# TASK DESCRIPTION:
The entries that follow should come back exactly, with no pictures among them.

# RECORDED DATA:
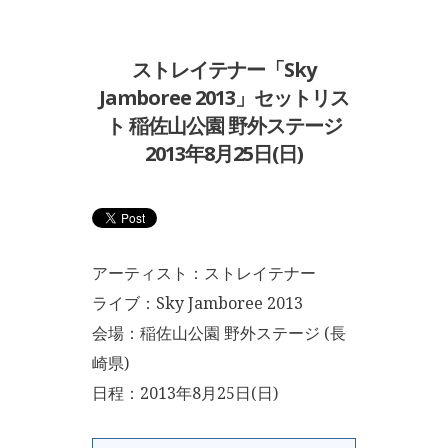
ストレイテナー「Sky
Jamboree 2013」セットリス
ト 稲佐山公園 野外ステージ
2013年8月25日(日)
アーティスト：ストレイテナー
ライブ：Sky Jamboree 2013
会場：稲佐山公園 野外ステージ (長
崎県)
日程：2013年8月25日(日)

# SOLUTION FOR THIS EXERCISE:
ストレイテナー「Sky
Jamboree 2013」セットリス
ト 稲佐山公園 野外ステージ
2013年8月25日(日)
アーティスト：ストレイテナー
ライブ：Sky Jamboree 2013
会場：稲佐山公園 野外ステージ (長
崎県)
日程：2013年8月25日(日)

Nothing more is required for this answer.